Kapitel 1: „Franziska“ ist schuld
Alles begann, als Lasse in Charlies Zimmer kam, an der Wand einige (Wurf)äxte entdeckte, und folgendes sagte: „Ah, eine Franziska!“ Und mit diesem Satz fängt unsere kleine, skurrile Geschichte an. Plötzlich beschlossen wir mit dem Schwertkampf anzufangen. Grundkenntnisse hatten wir keine. Kampfsporterfahrung auch nicht. Und die Szene war uns, bis auf ein paar Marktbesuche als Zivilisten, unbekannt. Nur ein paar Tage später hatten wir uns Kettenhemden gekauft, Rundschilde gebaut und prügelten am Großensee mit Knüppeln aufeinander ein, bis irgendwas am Körper oder an der Ausrüstung kaputtging.

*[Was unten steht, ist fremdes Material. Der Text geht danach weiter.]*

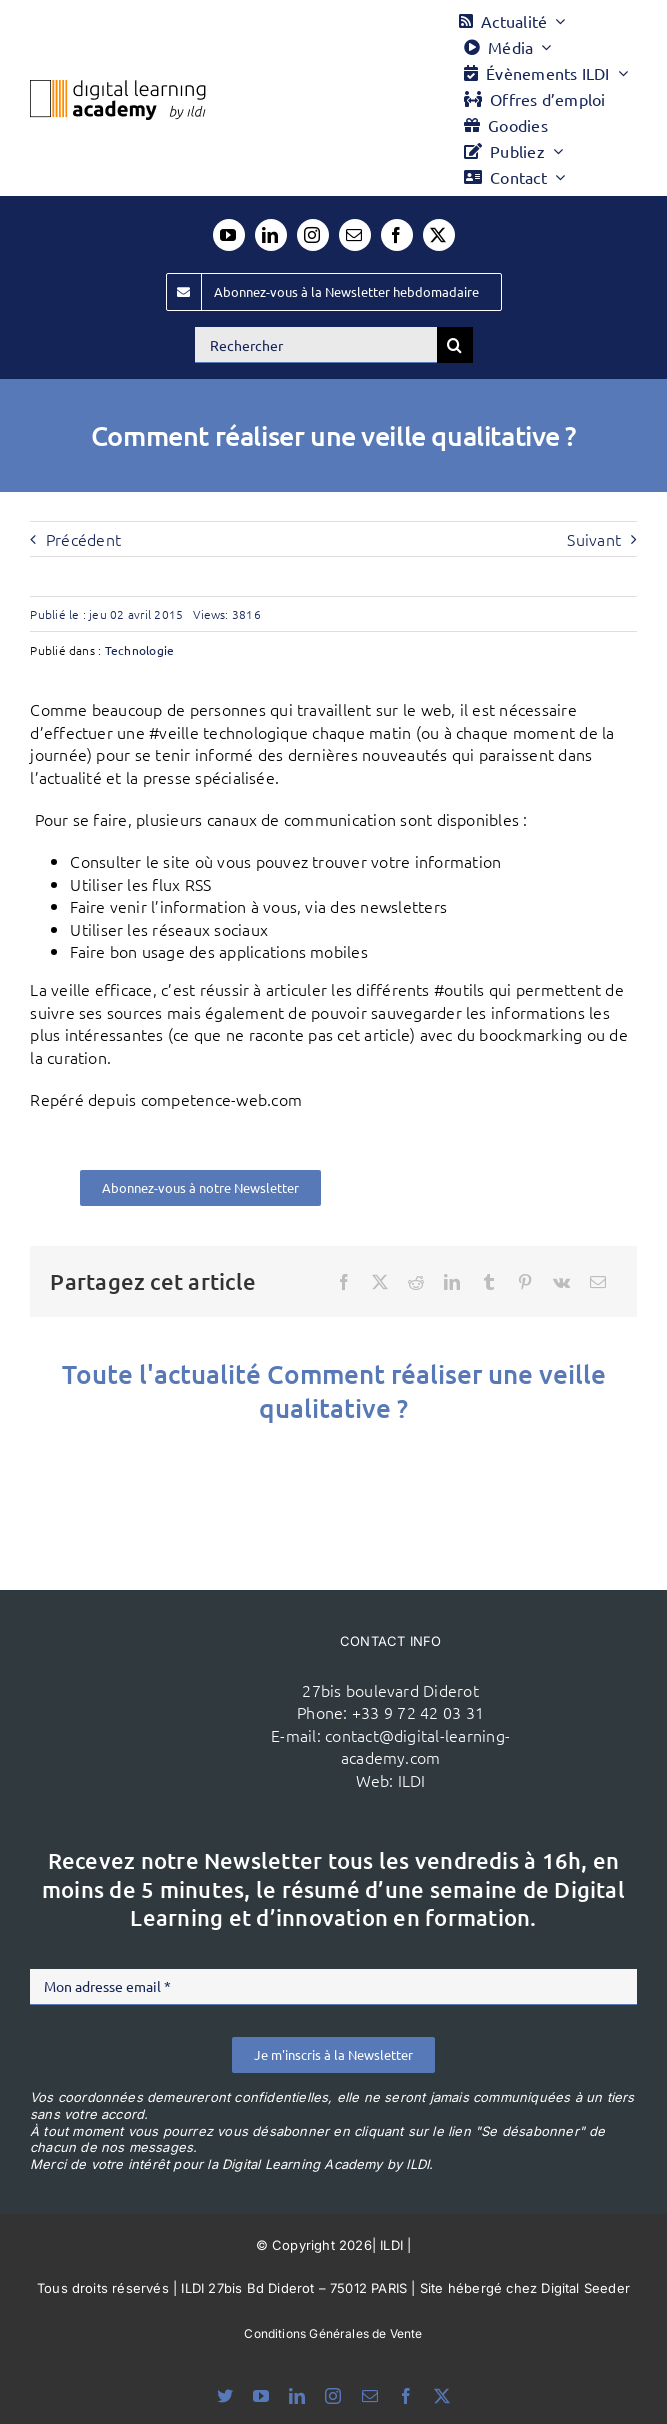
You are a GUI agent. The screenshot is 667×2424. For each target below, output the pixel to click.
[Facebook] (344, 1282)
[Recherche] (455, 345)
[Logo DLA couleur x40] (118, 88)
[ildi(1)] (175, 1681)
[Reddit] (416, 1282)
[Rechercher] (316, 345)
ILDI (412, 1780)
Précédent (83, 539)
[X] (380, 1282)
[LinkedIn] (452, 1282)
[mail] (355, 235)
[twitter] (439, 235)
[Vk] (561, 1282)
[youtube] (229, 235)
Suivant (594, 539)
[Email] (598, 1282)
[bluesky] (225, 2396)
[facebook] (397, 235)
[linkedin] (271, 235)
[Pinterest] (525, 1282)
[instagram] (313, 235)
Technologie (140, 650)
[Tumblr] (489, 1282)
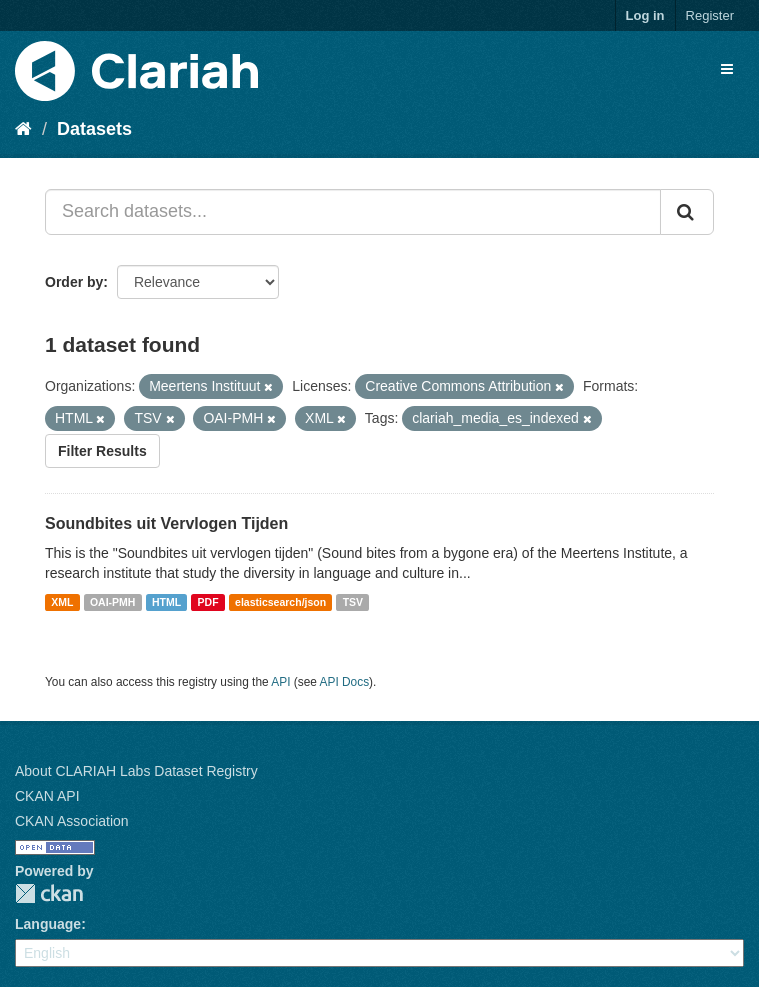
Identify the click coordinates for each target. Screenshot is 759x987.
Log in (645, 15)
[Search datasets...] (353, 212)
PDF (208, 602)
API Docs (345, 682)
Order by (74, 282)
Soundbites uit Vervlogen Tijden (166, 523)
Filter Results (102, 451)
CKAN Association (72, 821)
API (280, 682)
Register (710, 15)
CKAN (49, 893)
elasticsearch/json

Wenige Wochen später, bei einer Reitvorführung, rutschte das Pferd beim berittenen Bogenschießen weg, und Lasse konnte gerade noch ein kleines Rundschild heben, um den Halsdurchschuß zu verhindern. Weil beide daraufhin lachen mußten, war klar, daß sich hier zwei Bekloppte gefunden hatten.
 


Kapitel 2: Japanische Schwertkampfkunst
Es blieb uns nichts anderes übrig, als das Rad neu zu erfinden, denn es gab deutschlandweit keine Kämpfer, die uns mit Rat und Tat zur Seite stehen konnten. Nicht, daß es an selbsternannten Schwertkämpfern mangelte, die uns bereitwillig mit ihren Erkenntnissen überhäuften. Es war nur so, daß nichts von dem, was wir sahen, uns überzeugen konnte. Bei Demonstrationen japanischer Meister, die nicht selten ein so beträchtliches Alter erreicht hatten, daß man ihnen am liebsten das Schwert weggenommen und Krücken gereicht hätte, regten sich erste Zweifel an dem, was weitläufig unter dem Begriff Schwertkampf verstanden wurde. Unter realistischen Bedingungen hätten wir den ganzen Schwertkampfverein mit einem Tacker und einer Zahnbürste erledigen können und die Turnhalle mit dem Blut nerdiger Möchtegernjapaner getränkt. Chuck Norris wäre stolz auf uns gewesen.
 


Kapitel 3: Historisches Fechten
Dann entdeckten wir im Internet das historische Fechten und stießen auf bizarr schlechtgezeichnete Fechtbücher, in denen Captain Kirk im kevorkianischen Todeszirkel herumgockelte und mit Talhoffersocken auf Comicfiguren in Erdlöchern einschlug (das Manuskript gibt es wirklich). Wie sollten wir ahnen, daß es sich dabei um den Koran der historischen Fechter handelte. Bei der ersten Begegnung kam es dann zur Katastrophe. Die schwachsinnigen Pseudokrieger von Hammaborg, Arsgladi, der Fechtschule Ochs, usw. waren tatsächlich davon überzeugt, uns mit ihrem Herumgepimmel und Schwertballett schlagen zu können, aber als wir unsere Bedingungen diktierten, pißten sich alle gepflegt in die Hosen, und wir wurden von einem Tsunami an Ausreden überschwemmt. Dabei hatten wir ihre besten Fechtmeister nur zu einem Kampf mit voller Geschwindigkeit, 100% Wucht und allen Trefferzonen herausgefordert. Es war immer das Gleiche. Sie führten vor, was sie konnten, wir führten vor, wie wir kämpfen und sie packten ihre Sachen, und verschwanden ohne gegen uns gekämpft zu haben.


 
Kapitel 4: Die Wikingerszene
Und jetzt wird es wirklich schräg. Irgendwann knüpften wir Kontakte zur Wikiszene, und wurden zu einem Treffen eingeladen, wo „die härtesten Schwertkämpfer Deutschlands“ gegeneinander antraten. Das stimmte uns sehr nachdenklich, und wir trainierten so hart wie noch nie, um bei dem versprochenen Härtegrad bestehen zu können. Laut der unzähligen Forenberichte handelte es sich um eine Veranstaltung mit erfahrenen Kämpfern und einem krassen Kampfmodus, den es nirgends sonst gab.
Man darf nicht vergessen, daß es vor Holmgang Hamburg in Deutschland keinen Vollkontakt auf den Märkten und Mittelalterveranstaltungen gab. Somit wußten beide Parteien nicht, was auf sie zukommen sollte.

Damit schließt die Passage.